Common Job Titles for Activity Professionals
Activity professionals may work under a wide range of titles that continue to grow and transform as the changing nature of the aging population presents new challenges, and as facilities and programs adjust accordingly. The following represents a partial list:
Activity Assistant: Geriatric Activities Assistant, Arts and Recreation Specialist, Recreation Therapy Assistant, Life Enrichment Assistant, Arts, Entertainment, and Recreation Program Assistant
Activity Director: Geriatric Activities Director, Recreation Instructor, Recreational Therapist, Arts, Entertainment, and Recreation Director, Residential Program Director, Therapeutic Recreation Specialist, Activity Professional, Community Life Coordinator or Developer, Life Enrichment Specialist
Activity Consultant: Geriatric Activities Consultant, Wellness Consultant, Wellness Director, Community Life Developer, Therapeutic Recreation Director, Residential Program Manager, Life Enrichment Coordinator
Wage and Salary Range
This table indicates the high, low and median wages statewide for related occupational titles:
|Related Occupational Title||Entry (10th Percentile)||Avg. (median)||High (90th percentile)|
|Occupational Therapist Assistant||$15.54||$19.44||$22.25|
(Oregon Wage Information under Publications in www.qualityinfo.org)

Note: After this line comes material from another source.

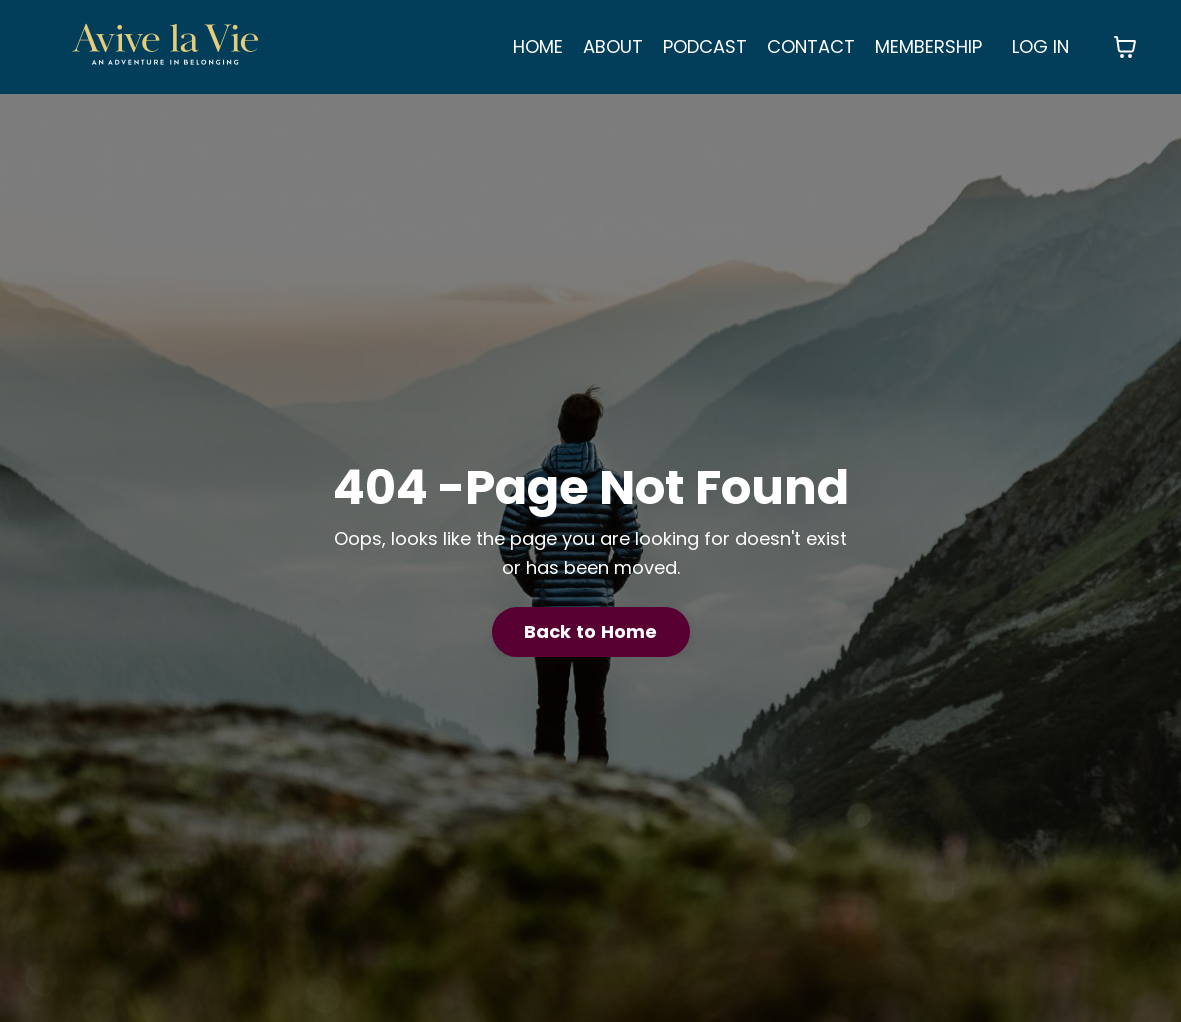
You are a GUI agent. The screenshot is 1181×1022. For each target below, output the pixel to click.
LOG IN (1040, 46)
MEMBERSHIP (928, 46)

The NCCAP conducted a nationwide salary survey in 2005. The results, based on a 2% return rate, indicated that the average activity professionals has an associate's or bachelor's degree, 11-20 years experience in the field, is nationally certified as an ADC, works 33-40+ hours per week and earns between $11 and 19.75 an hour. This survey was based only on long term care facilities and reflects a wide range of state standards, job titles, and costs of living.
According to activity director trainers in Oregon, persons completing the current Activity Director Training course are receiving entry level salaries of about $15.00/hour with the title of Activity Director, and advance to $20.00 within 1-3 years of experience. Some facilities start non-certified, inexperienced activity assistants at between $10 and 12 per hour.
Consumer demand, combined with national and state governmental and professional efforts to raise quality care standards, together with the focused efforts of the National Certification Council of Activity Professionals, should result in higher salaries and benefits for certified workers in this field.
The Jobs to Careers in Community-Based Care project, which is funded by the Robert Woods Johnson and Hitachi Foundations, supports these Certificates as well as the standards and professional development they represent. Partners in this project include Portland Community College's Gerontology and Customized and Workplace Development programs, five long term care providers, the Oregon Health Care Association, the Oregon Alliance of Senior and Health Services, Work Systems, Inc., the Oregon Department of Seniors and Persons with Disabilities, the Oregon State Board of Nursing, Portland State University Institute on Aging, and others working together to raise the educational and training standards and quality care and service provision.